I have two tables , I want to fetch correct data rows, but when I make a join in between incorrect extra rows are getting create. I want to exclude them.
Table T1
Employee_ID | Work_START |
---|---|
1111 | 10 Nov |
1111 | 14 Nov |
1111 | 18 Nov |
Table T2
Employee_ID | Work_END |
---|---|
1111 | 12 Nov |
1111 | 15 Nov |
1111 | 20 Nov |
I can not use Rank Function since MySQL version is 5.6 and I have Read access to DB so can not create INDEX or use SET function
I tried to make a join with Below SQL Query:
Select T1.Employee_ID, T1.Work_START, T2.Work_END from T1
Left Join T2 On T1.Employee_ID = T2.Employee_ID
where T2.Work_END > T1.Work_START
(used this condition to reduce the incorrect joined rows)
I tried using Left , Right join, using Distinct function as well
I am getting the result as below
Order_ID | Order_Date | Ship_Date |
---|---|---|
1111 | 10 Nov | 12 Nov |
1111 | 10 Nov | 15 Nov |
1111 | 10 Nov | 20 Nov |
1111 | 14 Nov | 15 Nov |
1111 | 14 Nov | 20 Nov |
1111 | 18 Nov | 20 Nov |
Expected Result is as below
Logic of Output : an employee has worked on a task on 3 different times, so to get those correct 3 rows I want the expected table to follow the below condition
row 1 work_END should be higher than row 1 Work_START and 2nd row Work_START should be higher than 1st row Work_END and so on next row Work_start should be higher than previos row Work_END
Expected Table
Order_ID | Order_Date | Ship_Date |
---|---|---|
1111 | 10 Nov | 12 Nov |
1111 | 14 Nov | 15 Nov |
1111 | 18 Nov | 20 Nov |
Please Note: I Have read access to DB and Can not use Rank function since MySQL version is 5.6
CodePudding user response:
Disclaimer : you should consider fixing your data model.
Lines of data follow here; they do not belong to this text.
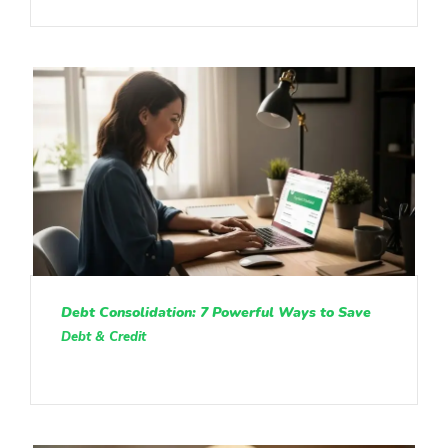
Debt Consolidation: 7 Powerful Ways to Save
Debt & Credit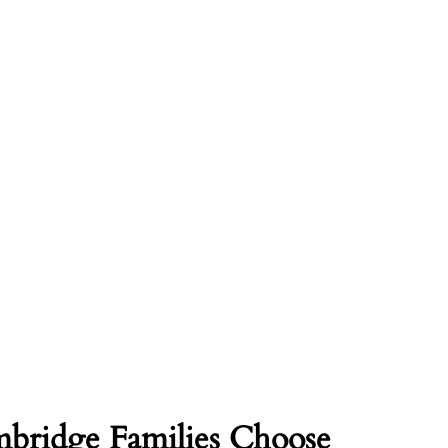
ridge Families Choose 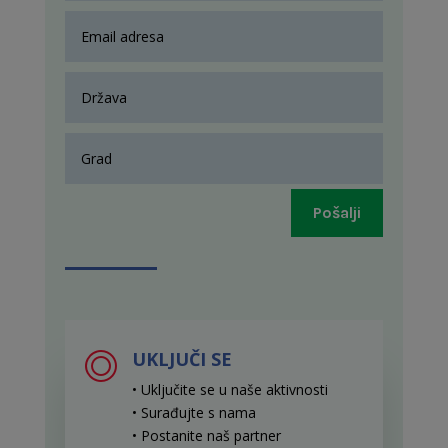
Pošalji
UKLJUČI SE
• Uključite se u naše aktivnosti
• Surađujte s nama
• Postanite naš partner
Spreading that data over two different tables does not look like appropriate design.
With the current data model, we could approach the question like so: starting from each beginning date in the first table, bring the closest end date with a subquery:
select t1.employee_id, t1.work_start,
(
select min(t2.work_end)
from t2
where t2.employee_id = t1.employee_id and t2.work_end > t1.work_start
) work_end
from t1
This guarantees as many rows in the resultset as there are in the first table (not more, not less). If the dates of the two tables do not properly interleave, you might see results that look inconsistent somehow (using row_number()
would not avoid this).